The state-created successors to Iceland’s failed banks may be facing a second round of failures after the Supreme Court on June 16 banned the indexation of loans in kronur to foreign exchange rates, leaving the banks liable for as much as $4.3 billion in currency losses, Sigfusson said on July 7.
For more, click here.
Zions Direct Fined for Disclosure Failure in Online CD Auctions
Zions Direct Inc., the online broker dealer of Zions Bancorporation, will pay $225,000 to settle regulatory claims that it failed to disclose a potential conflict of interest in online auctions for certificates of deposit.
Zions Direct began auctioning CDs issued by affiliated banks on its website in February 2007. Before November 2008, Zions Direct failed to tell investors that an affiliate, Liquid Asset Management, was participating in the auctions for its customers, the Financial Industry Regulatory Authority said yesterday in a statement. The regulator didn’t say how many consumers were affected or how much money was involved.
Salt Lake City-based Zions didn’t admit or deny wrongdoing in settling the claims, Finra said.
“We have corrected our disclosures and we believe that they now meet Finra standards,” Zions spokesman James Abbott said in a phone interview.
Thrifts Had $1.49 Billion Profit in Second Quarter, OTS Says
U.S. savings and loans reported a $1.49 billion combined profit in the second quarter as the industry continued recovery from the recession, the federal thrift regulator said.

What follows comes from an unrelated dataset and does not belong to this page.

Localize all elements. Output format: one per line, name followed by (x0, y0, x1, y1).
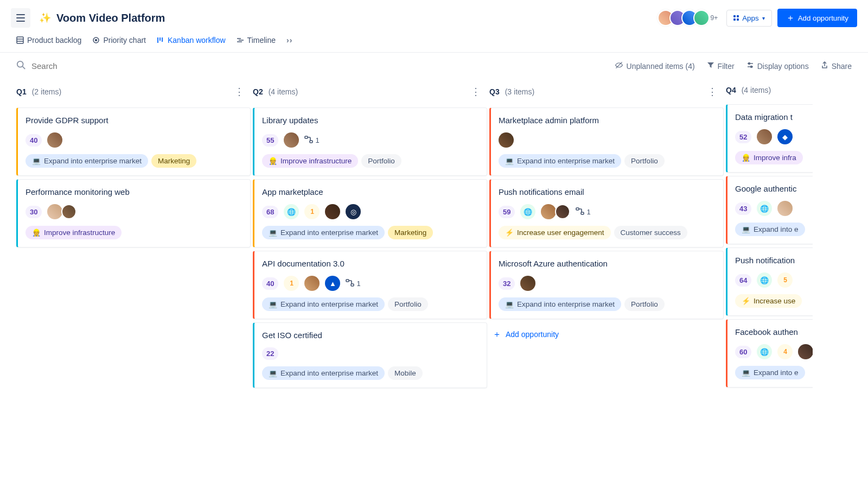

The profit, a decline from $1.72 billion in the preceding three-month period, is the fourth consecutive quarterly profit, the Office of Thrift Supervision said yesterday in a statement. The number of so-called problem thrifts, those at risk of failure, rose to 54 from 50 in the previous quarter, the OTS said.
The OTS, which supervised 753 thrifts at the end of the second quarter, will merge with the Office of the Comptroller of the Currency, overseer of national banks, as part of the Dodd- Frank regulatory overhaul law. The OTS is a bureau of the Treasury Department.
Drillers May Face Months of Delay Even After Obama Lifts Ban
President Barack Obama’s administration may agree to an early end for its moratorium on deep-water oil and gas drilling while backing new regulations that may keep rigs idle for months afterward, according to Michael McKenna, president of MWR Strategies, an oil industry consulting firm in Washington.
Obama is likely to lift the drilling ban in October, ahead of its scheduled Nov. 30 expiration, McKenna said in an interview. Heightened scrutiny of drilling’s risks may delay the resumption of operations by companies such as BP Plc and Apache Corp. until mid-2011, he said.
The administration halted drilling in waters deeper than 500 feet after BP’s Macondo well in the Gulf of Mexico blew out April 20. Government officials from Gulf Coast states say the moratorium is ravaging their regional economy, putting the White House under political pressure to end the ban early, according to McKenna.